Tramadol is a narcotic drug whose use has increased steadily worldwide.
The new research links taking the drug to around a threefold increased risk of being hospitalized for low blood sugar (hypoglycemia), according to the study.

In some cases, those low blood sugar episodes proved fatal, the researchers said.
However, the association seen in the study doesn't prove a cause-and-effect relationship, and more research is needed, the study authors said.
"Physicians need to be aware that the use of tramadol may be associated with an increased risk of severe hypoglycemia," said co-author Laurent Azoulay, an assistant professor in the department of oncology at McGill University in Montreal.

"Our findings should help them better assess the risks and benefits of this drug," he said.

Though the new research found a much higher risk of low blood sugar with tramadol, it's important to note that the overall risk is still quite low. The study found a serious low blood sugar event occurred in fewer than one person for every 1,000 people taking the drug every year.
Tramadol is considered a weak narcotic drug, Azoulay said. "Weak narcotics are those used for mild-to-moderate pain," he said. Tramadol has grown in popularity because it has been touted to be less likely to be addictive, he added.
Tramadol acts differently than other narcotic drugs. It disrupts the functioning of two chemicals in the body: serotonin and norepinephrine. This is the aspect of the drug that appears to be related to lowering blood sugar, Azoulay explained.
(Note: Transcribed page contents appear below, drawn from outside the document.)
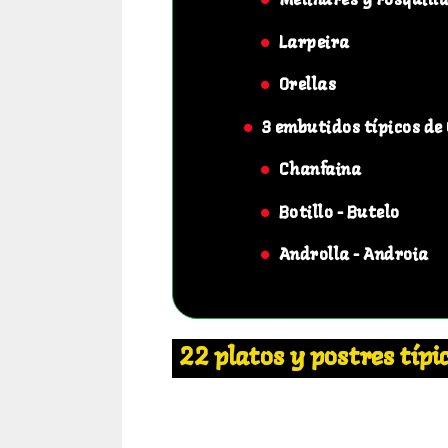
Melindres y rosquill
Larpeira
Orellas
3 embutidos típicos de 
Chanfaina
Botillo - Butelo
Androlla - Androia
22 platos y postres típic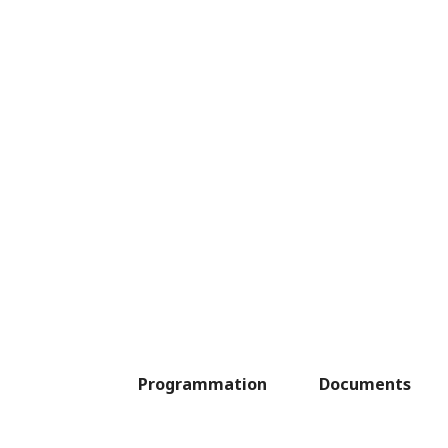
Programmation
Documents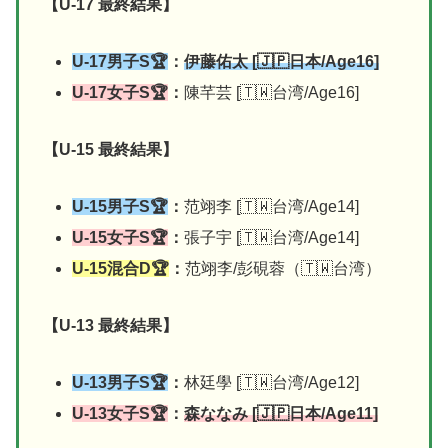
【U-17 最終結果】
U-17男子S🏆
：
伊藤佑太 [🇯🇵日本/Age16]
U-17女子S🏆
：
陳芊芸 [🇹🇼台湾/Age16]
【U-15 最終結果】
U-15男子S🏆
：
范翊李 [🇹🇼台湾/Age14]
U-15女子S🏆
：
張子宇 [🇹🇼台湾/Age14]
U-15混合D🏆
：
范翊李/彭硯蓉（🇹🇼台湾）
【U-13 最終結果】
U-13男子S🏆
：
林廷學 [🇹🇼台湾/Age12]
U-13女子S🏆
：
森ななみ [🇯🇵日本/Age11]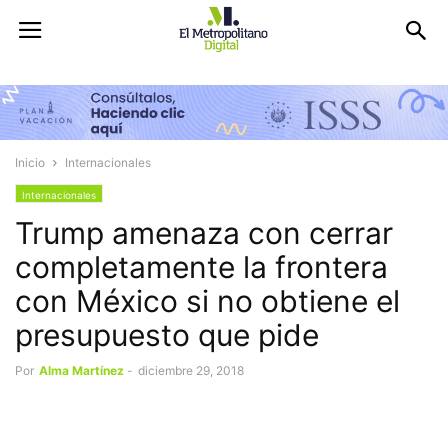
Inicio
Internacionales
Internacionales
Trump amenaza con cerrar
completamente la frontera
con México si no obtiene el
presupuesto que pide
Por
Alma Martínez
-
diciembre 29, 2018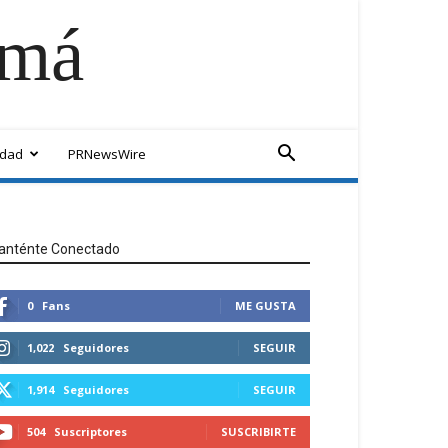
amá
idad
PRNewsWire
anténte Conectado
0
Fans
ME GUSTA
1,022
Seguidores
SEGUIR
1,914
Seguidores
SEGUIR
504
Suscriptores
SUSCRIBIRTE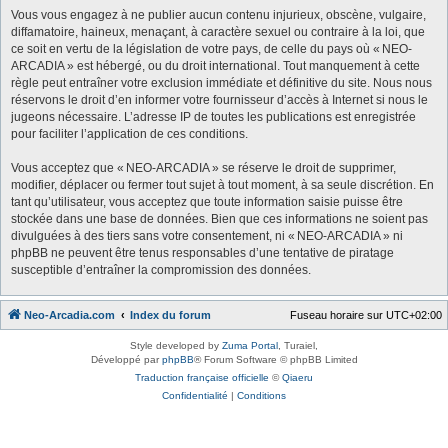
Vous vous engagez à ne publier aucun contenu injurieux, obscène, vulgaire,
diffamatoire, haineux, menaçant, à caractère sexuel ou contraire à la loi, que
ce soit en vertu de la législation de votre pays, de celle du pays où « NEO-
ARCADIA » est hébergé, ou du droit international. Tout manquement à cette
règle peut entraîner votre exclusion immédiate et définitive du site. Nous nous
réservons le droit d’en informer votre fournisseur d’accès à Internet si nous le
jugeons nécessaire. L’adresse IP de toutes les publications est enregistrée
pour faciliter l’application de ces conditions.
Vous acceptez que « NEO-ARCADIA » se réserve le droit de supprimer,
modifier, déplacer ou fermer tout sujet à tout moment, à sa seule discrétion. En
tant qu’utilisateur, vous acceptez que toute information saisie puisse être
stockée dans une base de données. Bien que ces informations ne soient pas
divulguées à des tiers sans votre consentement, ni « NEO-ARCADIA » ni
phpBB ne peuvent être tenus responsables d’une tentative de piratage
susceptible d’entraîner la compromission des données.
Neo-Arcadia.com
Index du forum
Fuseau horaire sur
UTC+02:00
Style developed by
Zuma Portal
, Turaiel,
Développé par
phpBB
® Forum Software © phpBB Limited
Traduction française officielle
©
Qiaeru
Confidentialité
|
Conditions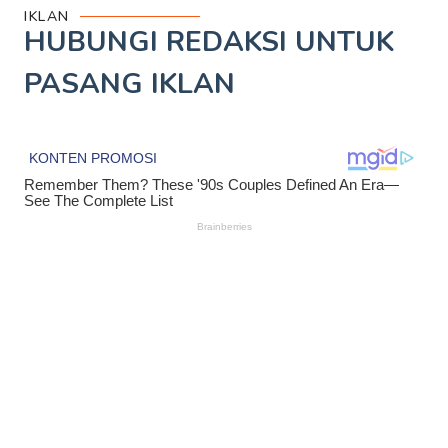
IKLAN
HUBUNGI REDAKSI UNTUK
PASANG IKLAN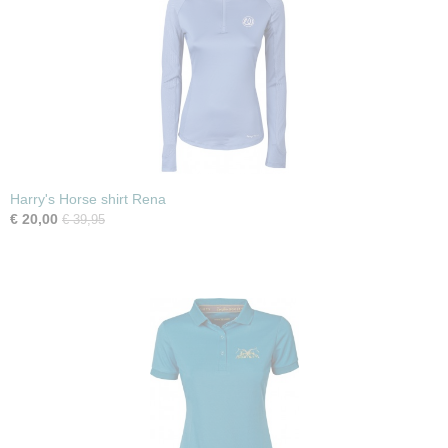
Harry's Horse shirt Rena
€ 20,00
€ 39,95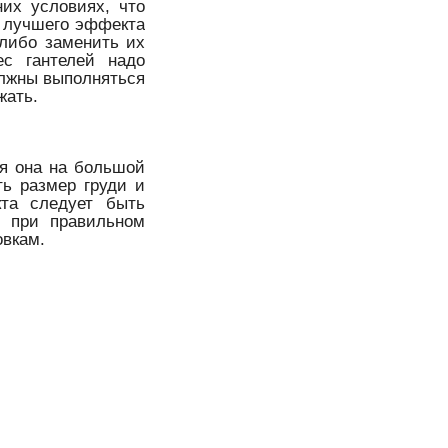
их условиях, что
я лучшего эффекта
 либо заменить их
с гантелей надо
олжны выполняться
жать.
ся она на большой
ть размер груди и
кта следует быть
ы при правильном
овкам.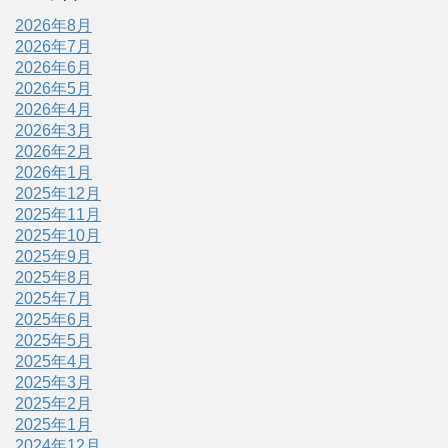
2026年8月
2026年7月
2026年6月
2026年5月
2026年4月
2026年3月
2026年2月
2026年1月
2025年12月
2025年11月
2025年10月
2025年9月
2025年8月
2025年7月
2025年6月
2025年5月
2025年4月
2025年3月
2025年2月
2025年1月
2024年12月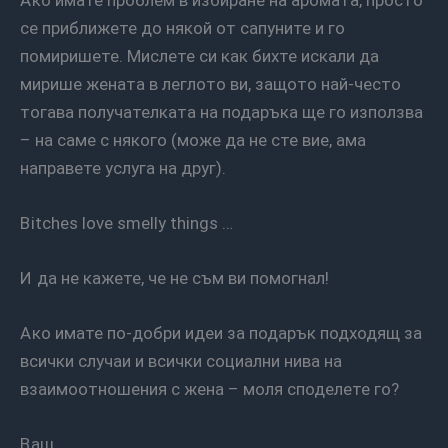
се приближете до някой от сапуните и го
помиришете. Мислете си как бихте искали да
мирише жената в леглото ви, защото най-често
тогава получателката на подаръка ще го използва
– на саме с някого (може да не сте вие, ама
направете услуга на друг).
Bitches love smelly things …
И да не кажете, че не съм ви помогнал!
Ако имате по-добри идеи за подарък подходящ за
всички случаи и всички социални нива на
взаимоотношения с жена – моля споделете го?
Ваш,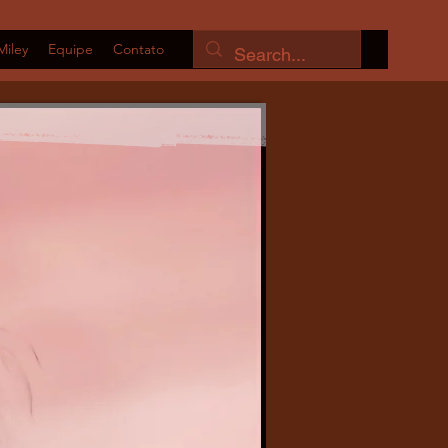
Miley
Equipe
Contato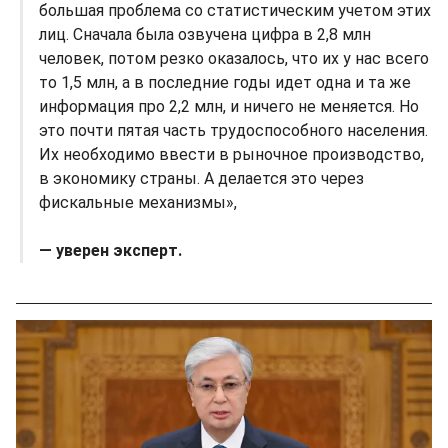
большая проблема со статистическим учетом этих
лиц. Сначала была озвучена цифра в 2,8 млн
человек, потом резко оказалось, что их у нас всего
то 1,5 млн, а в последние годы идет одна и та же
информация про 2,2 млн, и ничего не меняется. Но
это почти пятая часть трудоспособного населения.
Их необходимо ввести в рыночное производство,
в экономику страны. А делается это через
фискальные механизмы»,
— уверен эксперт.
Anyone who takes tramadol is at risk for low blood sugar, not only people with diabetes, who may already be at risk of low blood sugar due to their diabetes treatment, he added.
An analysis of people who have taken the drug suggests that 40 percent of tramadol-induced hypoglycemia cases didn't have any known risk factors, such as diabetes, he said.
"Therefore, physicians should be vigilant when prescribing this drug to both diabetics and non-diabetics," Azoulay said.
For the study, published online Dec. 8 in JAMA Internal Medicine, Azoulay and his colleagues collected data on more than 300,000 patients.
During an average follow-up of five years, just over 1,100 patients were hospitalized for low blood sugar. More than 110 died from low blood sugar, according to the study.
Compared to another narcotic -- codeine -- tramadol was associated with a 52 percent increased risk of hospitalization for low blood sugar, which was even higher in the first 30 days of use, the study found.
"Despite what is often suggested, tramadol is not a safe alternative to conventional narcotic pain relievers," said Dr. Lewis Nelson, a professor in the department of emergency medicine at New York University School of Medicine in New York City. Nelson is also the co-author of an accompanying editorial in the same issue of the journal.
As with other narcotics, such as oxycodone and hydrocodone, addiction is a concern, as is life-threatening overdose. Tramadol can cause seizures and extreme swings in body temperature, and it behaves unpredictably due to genetic differences among people, Nelson said.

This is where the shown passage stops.